**Required work:** An identical copy of every entry below is the required output.
[Data for this exercise]
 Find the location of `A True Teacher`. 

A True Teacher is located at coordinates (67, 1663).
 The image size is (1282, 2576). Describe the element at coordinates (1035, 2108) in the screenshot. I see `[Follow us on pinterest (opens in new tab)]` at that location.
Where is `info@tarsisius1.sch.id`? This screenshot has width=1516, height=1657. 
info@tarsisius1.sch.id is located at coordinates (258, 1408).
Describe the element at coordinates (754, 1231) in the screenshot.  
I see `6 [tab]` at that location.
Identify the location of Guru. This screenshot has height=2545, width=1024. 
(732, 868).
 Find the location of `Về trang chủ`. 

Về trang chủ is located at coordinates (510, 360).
[/Data for this exercise]
**Result:**
 Find the location of `A True Teacher`. 

A True Teacher is located at coordinates (67, 1663).
 The image size is (1282, 2576). Describe the element at coordinates (1035, 2108) in the screenshot. I see `[Follow us on pinterest (opens in new tab)]` at that location.
Where is `info@tarsisius1.sch.id`? This screenshot has width=1516, height=1657. 
info@tarsisius1.sch.id is located at coordinates (258, 1408).
Describe the element at coordinates (754, 1231) in the screenshot.  
I see `6 [tab]` at that location.
Identify the location of Guru. This screenshot has height=2545, width=1024. 
(732, 868).
 Find the location of `Về trang chủ`. 

Về trang chủ is located at coordinates (510, 360).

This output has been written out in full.